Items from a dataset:
+ + + +

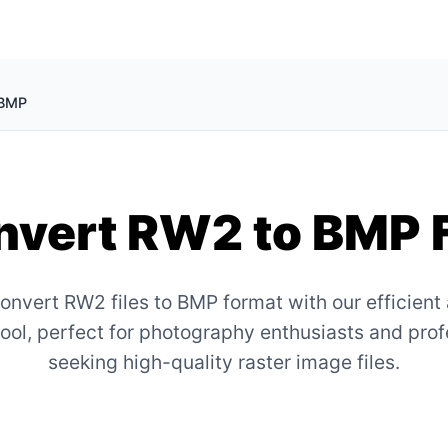
 BMP
vert RW2 to BMP 
onvert RW2 files to BMP format with our efficient
tool, perfect for photography enthusiasts and pro
seeking high-quality raster image files.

+ + + +

YOUR TASK: Print out the entries once more, unchanged. No pictures.

RESPONSE TO THE TASK:
 BMP
vert RW2 to BMP 
onvert RW2 files to BMP format with our efficient
tool, perfect for photography enthusiasts and pro
seeking high-quality raster image files.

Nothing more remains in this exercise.